(Data to process Opens)
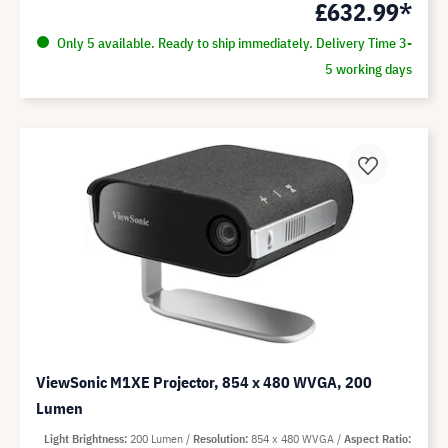
£632.99*
Only 5 available. Ready to ship immediately. Delivery Time 3-
5 working days
ViewSonic M1XE Projector, 854 x 480 WVGA, 200
Lumen
Light Brightness
200 Lumen
Resolution
854 x 480 WVGA
Aspect Ratio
(Data to process Closes)
Your answer should be the lines from the one containing "Only 5 available." through the last line of the records, repeated exactly and with nothing added.

Only 5 available. Ready to ship immediately. Delivery Time 3-
5 working days
ViewSonic M1XE Projector, 854 x 480 WVGA, 200
Lumen
Light Brightness
200 Lumen
Resolution
854 x 480 WVGA
Aspect Ratio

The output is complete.